John Wallace Kilmer (born June 6, 1995) is an American actor. He is known for starring in the 2013 film Palo Alto, for playing Pelle "Dead" Ohlin in the 2018 Norwegian black metal biopic Lords of Chaos, and for playing Ozzy Osbourne in Ozzy's "Under the Graveyard" video. He is also the narrator of Val, a documentary about his father Val Kilmer.

Early life
Kilmer, born to actors Joanne Whalley and Val Kilmer, grew up in Los Angeles and attended primary school at The Center for Early Education, where he met would-be filmmaker Gia Coppola (he was in the first grade; she was in the sixth).

Career
Coppola asked him to review her script for Palo Alto, a film adaptation of James Franco's book of the same name which she also planned to direct. She asked him to advise whether the dialog was an authentic reflection of "kids today". After he ran through a table read with her, she encouraged him to audition for one of the film's main roles, Teddy. Coppola filmed him as he read through the lines and this became his audition tape; he eventually won the role. After he was cast as Teddy, his father, actor Val Kilmer, joined the cast as the father of another character. Before filming Palo Alto when he was 16 years old, Kilmer had never acted before, and did not aspire to be an actor.

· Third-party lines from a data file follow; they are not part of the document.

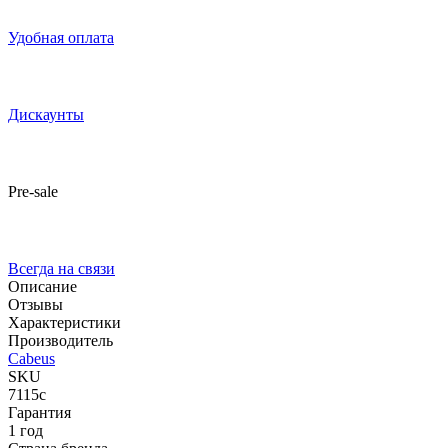
Удобная оплата
Дискаунты
Pre-sale
Всегда на связи
Описание
Отзывы
Характеристики
Производитель
Cabeus
SKU
7115c
Гарантия
1 год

The film was released in May 2014 to mostly positive reviews, and Kilmer's performance was described as "formidable", "naturalistic and sincere".

Kilmer graduated from high school in 2013. He intended for his acting job on Palo Alto to be a brief project before applying to colleges, but after the film's production he decided to enter acting full-time. In April 2014, he filmed Len and Company with Juno Temple and Rhys Ifans. He played Chet, a young film projectionist who proves vital to the investigation in the 2016 neo-noir crime buddy comedy film The Nice Guys, which was written and directed by Shane Black, who had previously worked with Kilmer's father Val on the 2005 crime buddy comedy Kiss Kiss Bang Bang.

In 2014, Kilmer also dipped into the high-fashion modeling world, posing for portraits in Saint Laurent's Permanent Collection, as well as walking the runway in the brand's 2015 spring-summer show. 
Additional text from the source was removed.